Capturar la risa de los niños en cualquier parte del mundo es común a la mirada humana. Pero encontrarla entre los niños de las zonas pobres de Cartagena es otra misión.
Pensar que existe la sonrisa a las orillas de una ciénaga gangrenada por los desperdicios de las ciudades. Creer que es posible la música que emiten los labios infantiles, a pesar de las pésimas condiciones de cientos y cientos de casas congestionadas de hacinamiento y escasez, es ponerle una gota de optimismo a la existencia.
Cualquiera diría —con algo de razón— que no hay motivos para reír cuando se está contemplando la desgracia de una cancha deportiva inundada hasta los tuétanos por los aguaceros, los verdines que la entristecen y la hierba que crece como símbolo del abandono y de las malas voluntades de los adultos.
Pero los niños sí lo hacen. Ellos sí saben descubrir en la risa el magisterio que enseña, a su vez, a encontrar en los signos de la adversidad otras formas de ser feliz. De ese modo, sus únicas preocupaciones están compendiadas en jornadas de caza y correndillas durante las cuales esa lagartija rosada se escapó entre las tejas de la casa; ese caracol, que rodó del barro hacia las manos morenas de la vecinita, tiene otra esperanza de vivir; o ese barrilete, con sus perendengues sonoros, también sabe sacarle música a las alforjas del cielo.
Los niños llenan de risas hasta las más duras obligaciones.
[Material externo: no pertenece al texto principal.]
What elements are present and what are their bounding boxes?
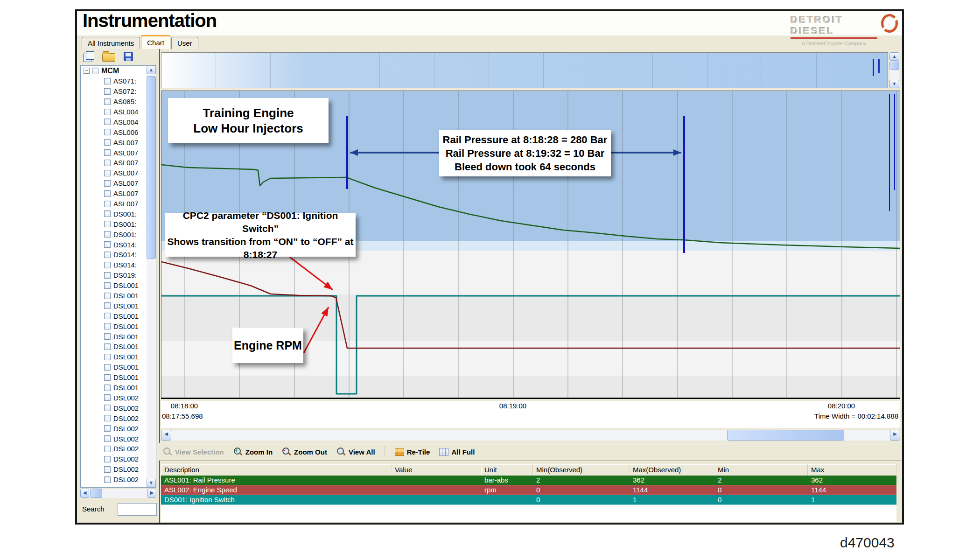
zoom-out-button[interactable]: -Zoom Out — [282, 447, 327, 456]
scroll-thumb[interactable] — [147, 76, 156, 259]
checkbox[interactable] — [104, 466, 111, 473]
checkbox[interactable] — [104, 405, 111, 411]
checkbox[interactable] — [104, 394, 111, 401]
checkbox[interactable] — [104, 180, 111, 187]
tree-item[interactable]: DS014: — [81, 239, 156, 250]
zoom-in-button[interactable]: +Zoom In — [233, 447, 273, 456]
column-header[interactable]: Unit — [481, 464, 533, 476]
open-folder-icon[interactable] — [102, 50, 116, 63]
tree-item[interactable]: DSL001 — [81, 362, 156, 372]
scroll-up-icon[interactable]: ▲ — [147, 66, 156, 74]
checkbox[interactable] — [104, 139, 111, 146]
checkbox[interactable] — [104, 119, 111, 125]
table-row[interactable]: ASL002: Engine Speedrpm0114401144 — [161, 485, 896, 495]
collapse-icon[interactable]: − — [84, 68, 90, 74]
tree-item[interactable]: DSL002 — [81, 444, 156, 454]
checkbox[interactable] — [104, 88, 111, 95]
tree-item[interactable]: DSL001 — [81, 301, 156, 311]
tree-item[interactable]: DSL002 — [81, 403, 156, 413]
scroll-up-icon[interactable]: ▲ — [889, 52, 899, 61]
tree-item[interactable]: ASL007 — [81, 168, 156, 178]
tree-item[interactable]: ASL007 — [81, 189, 156, 199]
tree-item[interactable]: DSL001 — [81, 280, 156, 291]
checkbox[interactable] — [92, 68, 98, 74]
checkbox[interactable] — [104, 425, 111, 432]
checkbox[interactable] — [104, 323, 111, 329]
tree-item[interactable]: DSL002 — [81, 423, 156, 434]
tree-item[interactable]: AS072: — [81, 86, 156, 97]
scroll-left-icon[interactable]: ◀ — [161, 430, 171, 441]
scroll-down-icon[interactable]: ▼ — [147, 479, 156, 487]
tree-item[interactable]: ASL006 — [81, 127, 156, 137]
column-header[interactable]: Min — [714, 464, 808, 476]
tree-item[interactable]: DSL002 — [81, 434, 156, 444]
tree-item[interactable]: DSL002 — [81, 454, 156, 464]
scroll-right-icon[interactable]: ▶ — [147, 489, 156, 498]
checkbox[interactable] — [104, 262, 111, 268]
tab-all-instruments[interactable]: All Instruments — [82, 37, 140, 49]
tree-item[interactable]: ASL007 — [81, 147, 156, 158]
save-icon[interactable] — [122, 50, 135, 63]
table-row[interactable]: DS001: Ignition Switch0101 — [161, 495, 896, 505]
tree-item[interactable]: DSL001 — [81, 331, 156, 342]
checkbox[interactable] — [104, 456, 111, 462]
view-selection-button[interactable]: View Selection — [163, 447, 224, 456]
tree-root-mcm[interactable]: − MCM — [81, 66, 156, 76]
tree-item[interactable]: DS014: — [81, 250, 156, 260]
scroll-right-icon[interactable]: ▶ — [890, 430, 900, 441]
tree-item[interactable]: DSL001 — [81, 342, 156, 352]
tab-user[interactable]: User — [171, 37, 198, 49]
tree-item[interactable]: DS001: — [81, 229, 156, 239]
search-input[interactable] — [118, 503, 157, 516]
tree-item[interactable]: DSL001 — [81, 352, 156, 362]
checkbox[interactable] — [104, 333, 111, 340]
checkbox[interactable] — [104, 343, 111, 350]
column-header[interactable]: Description — [161, 464, 392, 476]
tree-item[interactable]: ASL007 — [81, 178, 156, 189]
checkbox[interactable] — [104, 476, 111, 483]
tree-item[interactable]: DS019: — [81, 270, 156, 280]
checkbox[interactable] — [104, 252, 111, 258]
copy-icon[interactable] — [82, 50, 95, 63]
checkbox[interactable] — [104, 221, 111, 227]
tree-item[interactable]: DSL002 — [81, 393, 156, 403]
tree-item[interactable]: DS014: — [81, 260, 156, 270]
checkbox[interactable] — [104, 129, 111, 135]
checkbox[interactable] — [104, 149, 111, 156]
checkbox[interactable] — [104, 374, 111, 381]
tree-item[interactable]: DS001: — [81, 219, 156, 229]
checkbox[interactable] — [104, 170, 111, 176]
tree-item[interactable]: DSL001 — [81, 321, 156, 331]
scroll-thumb[interactable] — [889, 62, 899, 70]
checkbox[interactable] — [104, 302, 111, 309]
checkbox[interactable] — [104, 435, 111, 442]
checkbox[interactable] — [104, 415, 111, 421]
tree-item[interactable]: DSL002 — [81, 464, 156, 475]
checkbox[interactable] — [104, 241, 111, 248]
tab-chart[interactable]: Chart — [141, 35, 170, 49]
tree-item[interactable]: AS071: — [81, 76, 156, 86]
checkbox[interactable] — [104, 354, 111, 360]
scroll-thumb[interactable] — [727, 430, 844, 441]
tree-item[interactable]: DSL001 — [81, 311, 156, 321]
all-full-button[interactable]: All Full — [439, 448, 475, 456]
checkbox[interactable] — [104, 109, 111, 115]
tree-item[interactable]: ASL007 — [81, 199, 156, 209]
checkbox[interactable] — [104, 364, 111, 371]
tree-item[interactable]: DSL001 — [81, 291, 156, 301]
tree-item[interactable]: ASL007 — [81, 137, 156, 147]
scroll-down-icon[interactable]: ▼ — [889, 80, 899, 88]
tree-item[interactable]: DSL001 — [81, 372, 156, 383]
column-header[interactable]: Max(Observed) — [630, 464, 714, 476]
re-tile-button[interactable]: Re-Tile — [395, 448, 430, 456]
table-row[interactable]: ASL001: Rail Pressurebar-abs23622362 — [161, 476, 896, 485]
checkbox[interactable] — [104, 282, 111, 289]
chart-overview-band[interactable] — [161, 52, 888, 88]
checkbox[interactable] — [104, 231, 111, 238]
checkbox[interactable] — [104, 160, 111, 166]
checkbox[interactable] — [104, 190, 111, 197]
tree-item[interactable]: AS085: — [81, 97, 156, 107]
tree-item[interactable]: ASL004 — [81, 107, 156, 117]
checkbox[interactable] — [104, 201, 111, 207]
checkbox[interactable] — [104, 272, 111, 279]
Es por eso que arrear el agua desde la pileta hasta el estanque del patio puede volverse un juego únicamente contaminado por los regaños de los mayores, tumbas andantes que van cargando el cadáver del niño que fueron en tiempos impensables.
Las risas están en todas partes. Y si son de niños, con mucha más razón. Pero encontrarla entre los chicos pobres de una de las ciudades más pobres de Colombia, resulta una tarea que exige respuestas. Y esas réplicas no están únicamente en los dientes incompletos de los niños pobres, negros y marginados que se ríen de cualquier cosa.
También están en sus cabellos encendidos por el sol que se refleja en la mansedumbre de los charcos; o en sus ojos, tan rutilantes como monedas de incalculables valores. En fin, ese tipo de risa sólo se ve en la región más invisible de Cartagena: la paupérrima.